[THE DATA]

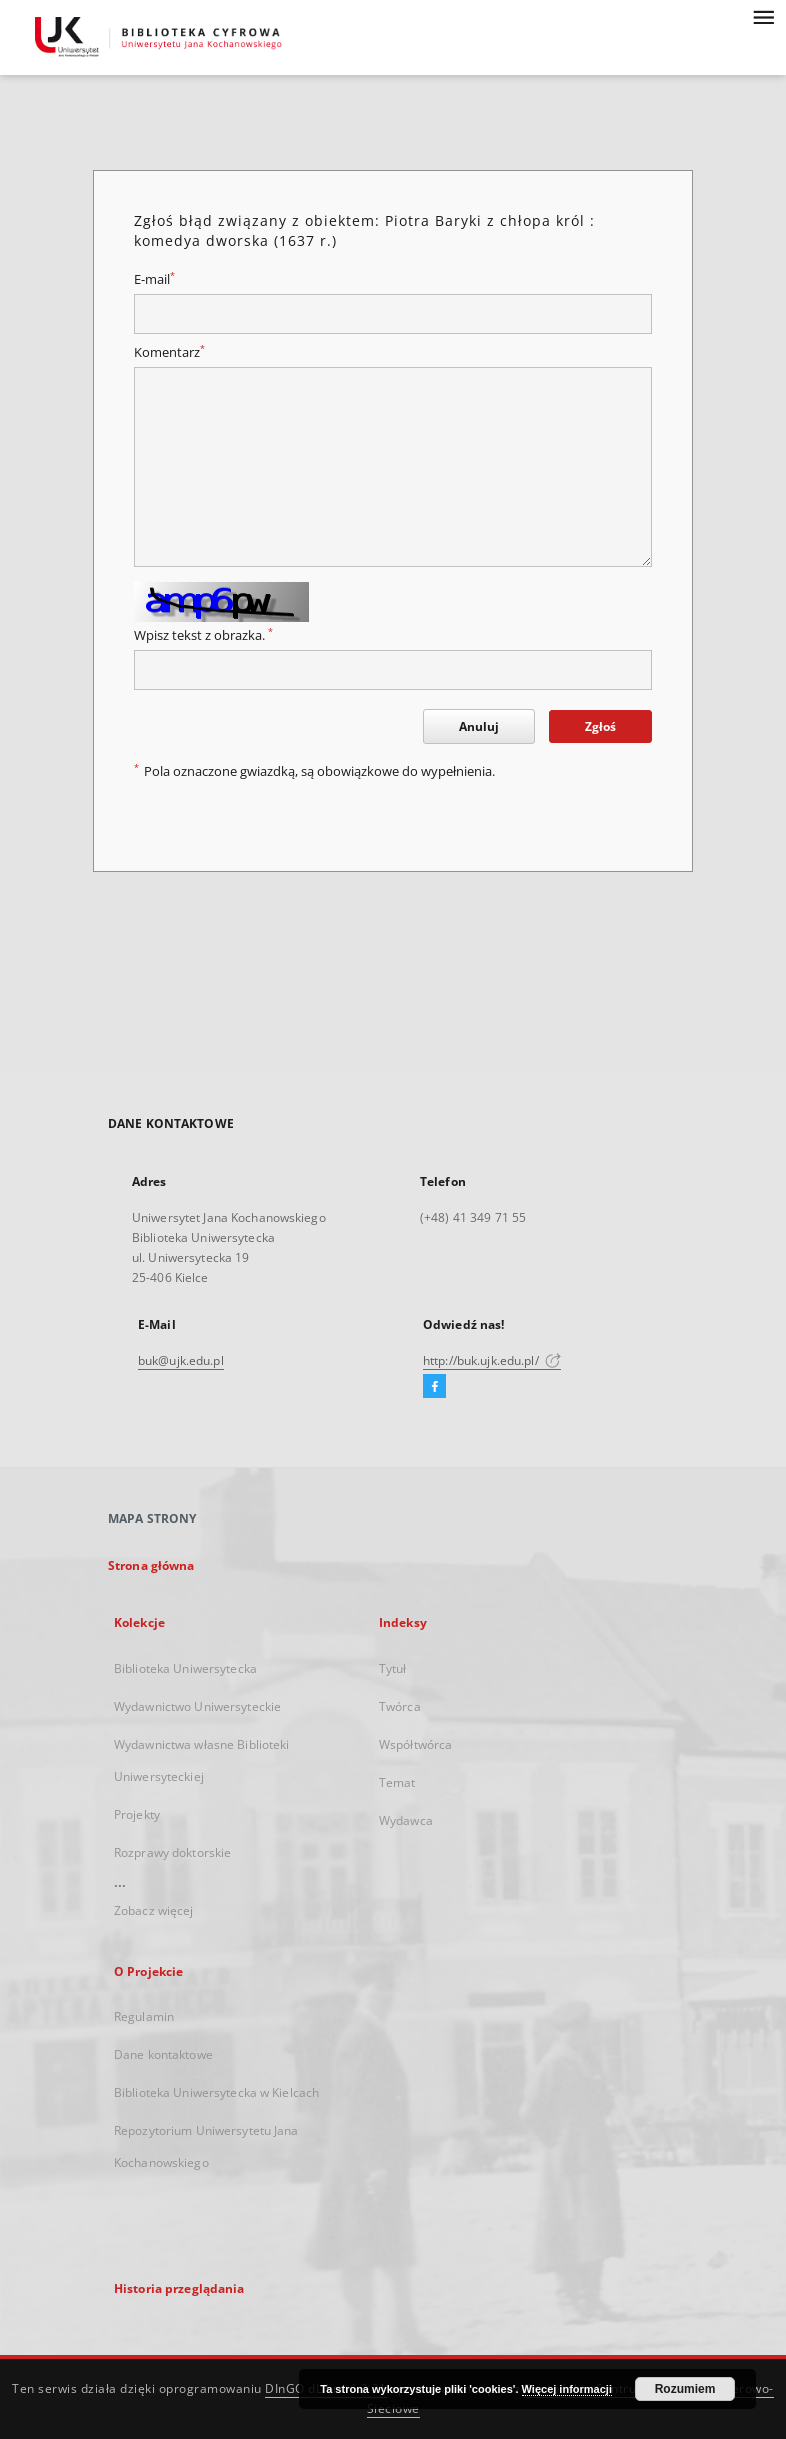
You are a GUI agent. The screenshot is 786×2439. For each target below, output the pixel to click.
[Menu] (763, 16)
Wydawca (406, 1820)
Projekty (137, 1814)
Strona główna (151, 1565)
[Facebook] (434, 1387)
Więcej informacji (567, 2389)
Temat (397, 1782)
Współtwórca (415, 1744)
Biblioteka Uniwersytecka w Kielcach (216, 2092)
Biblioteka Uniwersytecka (185, 1668)
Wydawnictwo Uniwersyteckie (197, 1706)
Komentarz (169, 352)
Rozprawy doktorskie (172, 1852)
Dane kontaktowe (163, 2054)
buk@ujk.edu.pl (181, 1360)
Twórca (400, 1706)
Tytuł (393, 1668)
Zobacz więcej (154, 1910)
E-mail (154, 279)
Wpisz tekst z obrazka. (203, 635)
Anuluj (479, 726)
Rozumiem (685, 2389)
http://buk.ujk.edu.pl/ (492, 1360)
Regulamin (144, 2016)
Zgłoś (600, 726)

[/THE DATA]

- WHAT TO DO -
Reproduce every record above exactly, but leave out the pictures.

- TASK RESPONSE -
You are a GUI agent. The screenshot is 786×2439. For each target below, output the pixel to click.
[Menu] (763, 16)
Wydawca (406, 1820)
Projekty (137, 1814)
Strona główna (151, 1565)
[Facebook] (434, 1387)
Więcej informacji (567, 2389)
Temat (397, 1782)
Współtwórca (415, 1744)
Biblioteka Uniwersytecka w Kielcach (216, 2092)
Biblioteka Uniwersytecka (185, 1668)
Wydawnictwo Uniwersyteckie (197, 1706)
Komentarz (169, 352)
Rozprawy doktorskie (172, 1852)
Dane kontaktowe (163, 2054)
buk@ujk.edu.pl (181, 1360)
Twórca (400, 1706)
Tytuł (393, 1668)
Zobacz więcej (154, 1910)
E-mail (154, 279)
Wpisz tekst z obrazka. (203, 635)
Anuluj (479, 726)
Rozumiem (685, 2389)
http://buk.ujk.edu.pl/ (492, 1360)
Regulamin (144, 2016)
Zgłoś (600, 726)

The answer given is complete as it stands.